Crypto treasury math is doing what it usually does under stress. When prices fall, the balance sheet gets less polite.
According to The Block, Strategy, Bitmine, and other major treasury firms have seen paper gains evaporate as crypto prices continue sliding. The key difference, The Block reports, is that Hyperliquid treasuries “stand alone in profit” while “legacy crypto DATs bleed billions.”
That framing matters because these are not the same kinds of risk. A treasury can look profitable on paper during uptrends and still get crushed by drawdowns. The question is whether the structure can keep profits from being wiped out by mark-to-market moves.
Who’s profiting, and why the structure matters
The Block’s report points to a split between Hyperliquid treasuries and “legacy crypto DATs.” In plain terms, Hyperliquid is showing profits while older treasury arrangements tied to DAT mechanics are taking losses.

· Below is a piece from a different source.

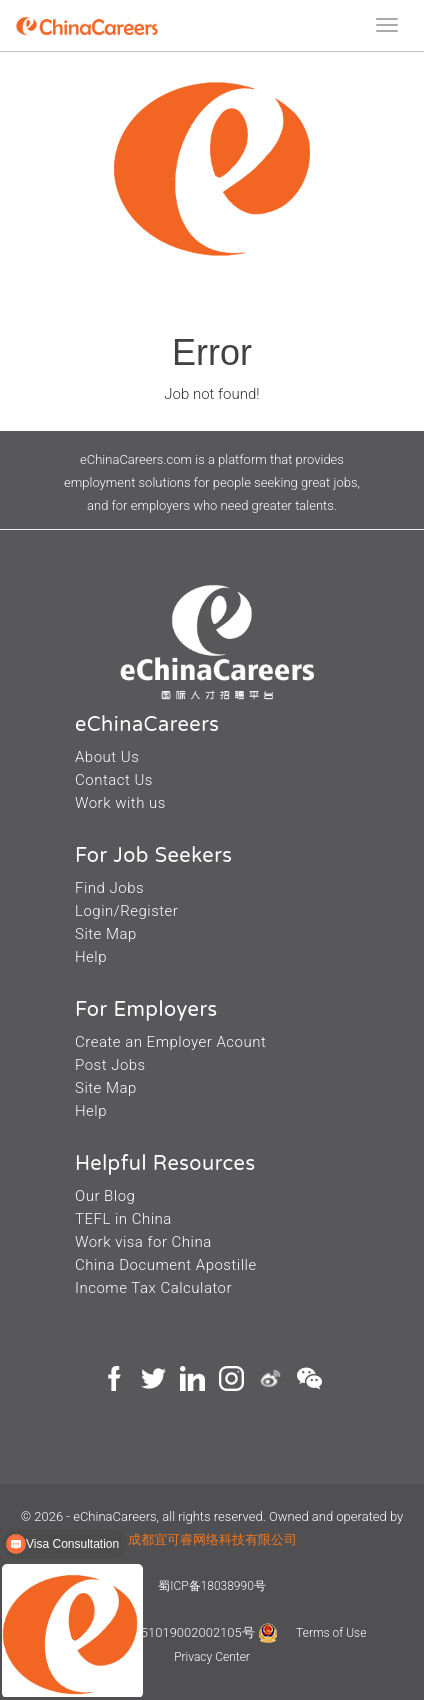 The width and height of the screenshot is (424, 1700). What do you see at coordinates (143, 1242) in the screenshot?
I see `Work visa for China` at bounding box center [143, 1242].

The headline claim is blunt: Hyperliquid treasuries are alone in profit, while legacy DATs are bleeding billions. The supporting detail in the provided text is limited, but the direction is clear. Treasury strategies that depend on asset price momentum can look strong until market conditions shift.
And that shift is underway. The Block says crypto prices are sliding, and that is what converts “paper gains” into losses for Strategy, Bitmine, and other major treasury firms.
The DAT problem: mark-to-market pain, not just performance
The phrase “DATs bleed billions” is doing heavy lifting in the story. A DAT structure can concentrate exposure so that the treasury’s results track broader market declines more directly.
So when The Block notes that legacy DATs are losing billions while Hyperliquid stays profitable, it implies more than luck. It suggests the newer treasury setup may be positioned differently against downturns.
But investors in these assets should remember the obvious part: treasuries are exposed to underlying crypto volatility. Even when a strategy posts profits, it can still face tail risk if conditions worsen.
The Block also signals that the “paper gains evaporate” dynamic is already active for named firms, not just theoretical. Strategy and Bitmine appear to be experiencing the same kind of drawdown that hits other holders when the market turns.
Regulation and macro pressure keep showing up in the filings
The tags attached to the story point to regulation and macro. The macro piece is the sliding crypto market. The regulation piece is less visible in the excerpt you provided, but it fits the overall reporting theme at The Block: structures get scrutiny in different market regimes.
Treasury models that work in one environment can run into accounting pressure, disclosure expectations, or eligibility constraints in another. When prices fall, regulators and counterparties tend to ask tougher questions, because smaller mistakes and mismatched incentives become more expensive.
The Block’s dry emphasis on firms seeing paper gains evaporate reads like the kind of thing that ends up in regulatory context later, because results and exposures get documented.
What to watch next
The provided text does not include deadlines, votes, or specific regulatory actions. What it does provide is a live condition: crypto prices are sliding, and treasury performance is diverging.
If The Block’s description holds, readers should track two things.
First, whether Hyperliquid’s treasury profits persist as downside continues. A single reporting window can mislead.
Second, whether losses in legacy DAT structures keep widening or start to stabilize. “Bleed billions” suggests magnitude, but stabilization would be the first sign that exposures are being managed or hedged differently.
Either way, the bigger lesson is structural. The market regime is changing. Treasury outcomes are not just about which firm tried hardest. They’re about how the cashflow and risk exposures are built.